Le mercredi 15 juillet 2026, la petite localité de Nyankunde, située à 45 kilomètres au sud‑ouest de Bunia dans la province de l’Ituri, a été le théâtre de deux incidents violents qui ont directement visé le centre de traitement dédié à l’épidémie d’Ebola.
Dans un premier temps, des échanges de tirs entre miliciens se sont produits à proximité immédiate de l’établissement sanitaire. Les coups de feu, rapportés par les témoins présents, ont semé la panique parmi le personnel médical et les patients hébergés sur place.
Parallèlement, un groupe d’hommes, décrits comme « en colère », a mis le feu aux bâtiments du centre. Les flammes ont rapidement envahi les structures, aggravant la confusion déjà provoquée par les tirs. Les deux épisodes, distincts mais simultanés, ont conduit à une situation d’insécurité extrême.
Face à l’escalade de la violence, les agents chargés de la riposte contre l’épidémie ont jugé indispensable de se retirer de Nyankunde le jeudi 16 juillet 2026. Cette décision, motivée par des raisons de sécurité, a interrompu les activités de prise en charge des patients atteints d’Ebola dans la région.

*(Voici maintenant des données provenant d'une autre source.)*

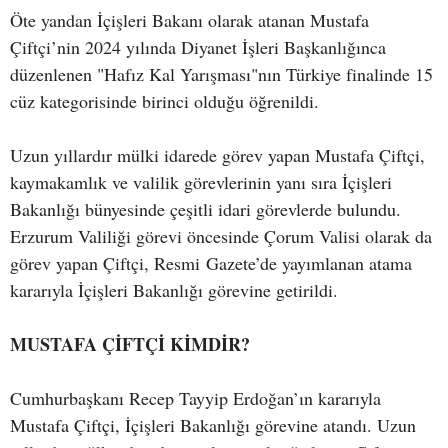
Öte yandan İçişleri Bakanı olarak atanan Mustafa
Çiftçi’nin 2024 yılında Diyanet İşleri Başkanlığınca
düzenlenen "Hafız Kal Yarışması"nın Türkiye finalinde 15
cüz kategorisinde birinci olduğu öğrenildi.
Uzun yıllardır mülki idarede görev yapan Mustafa Çiftçi,
kaymakamlık ve valilik görevlerinin yanı sıra İçişleri
Bakanlığı bünyesinde çeşitli idari görevlerde bulundu.
Erzurum Valiliği görevi öncesinde Çorum Valisi olarak da
görev yapan Çiftçi, Resmi Gazete’de yayımlanan atama
kararıyla İçişleri Bakanlığı görevine getirildi.
MUSTAFA ÇİFTÇİ KİMDİR?
Cumhurbaşkanı Recep Tayyip Erdoğan’ın kararıyla
Mustafa Çiftçi, İçişleri Bakanlığı görevine atandı. Uzun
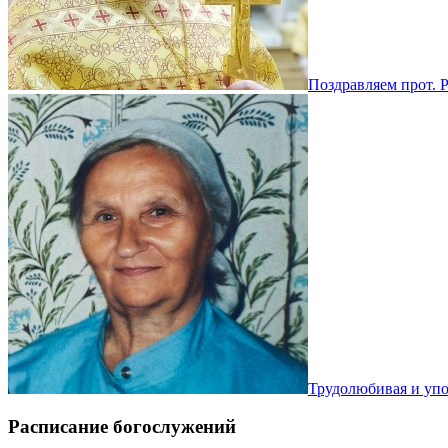
Поздравляем прот. 
Трудолюбивая и уп
Расписание богослужений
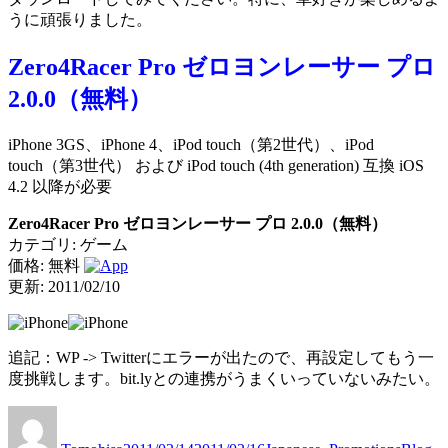
うに頑張りました。
Zero4Racer Pro ゼロヨンレーサー プロ
2.0.0（無料）
iPhone 3GS、iPhone 4、iPod touch（第2世代）、iPod
touch（第3世代） および iPod touch (4th generation) 互換 iOS
4.2 以降が必要
Zero4Racer Pro ゼロヨンレーサー プロ 2.0.0（無料）
カテゴリ: ゲーム
価格: 無料
更新: 2011/02/10
追記：WP -> Twitterにエラーが出たので、再設定してもう一
度挑戦します。bit.lyとの連携がうまくいっていないみたい。
投
投
カ
タ
稿
稿
テ
グ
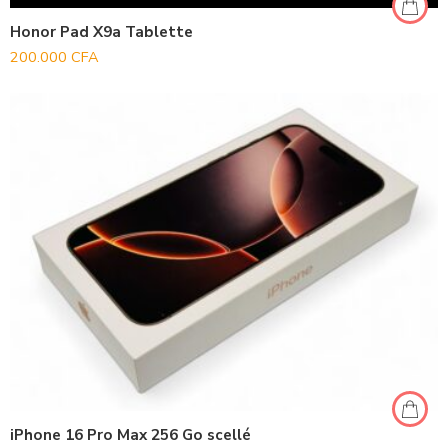
Honor Pad X9a Tablette
200.000
CFA
iPhone 16 Pro Max 256 Go scellé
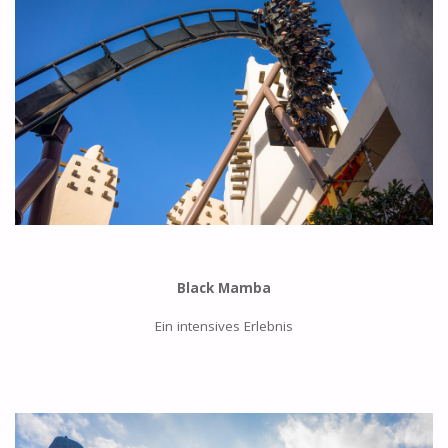
Black Mamba
Ein intensives Erlebnis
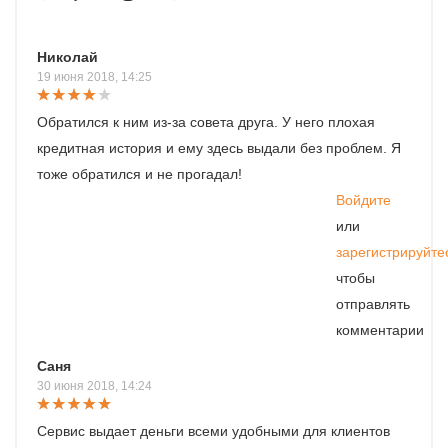
Николай
19 июня 2018, 14:25
Обратился к ним из-за совета друга. У него плохая
кредитная история и ему здесь выдали без проблем. Я
тоже обратился и не прогадал!
Войдите
или
зарегистрируйте
чтобы
отправлять
комментарии
Саня
30 июня 2018, 14:24
Сервис выдает деньги всеми удобными для клиентов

Ces faits s’inscrivent dans un contexte plus large où la riposte sanitaire en République démocratique du Congo est régulièrement confrontée à des défis sécuritaires. L’incident de Nyankunde illustre la vulnérabilité des infrastructures de santé face à des menaces armées, compromettant ainsi les efforts de contrôle de l’épidémie.
Les autorités locales n’ont pas encore communiqué de mesures précises pour sécuriser à nouveau le centre ou pour assurer la continuité des soins. Le départ des équipes sanitaires laisse la population de Nyankunde et des environs sans accès immédiat à un traitement spécialisé contre Ebola.
Les organisations humanitaires présentes dans la région surveillent la situation de près, soulignant l’importance de rétablir un environnement sûr afin de reprendre les activités de dépistage, de prise en charge et de prévention.
En attendant, les habitants de Nyankunde restent exposés à un risque accru de transmission, du fait de l’absence de services de santé adaptés et de la persistance d’une atmosphère d’insécurité.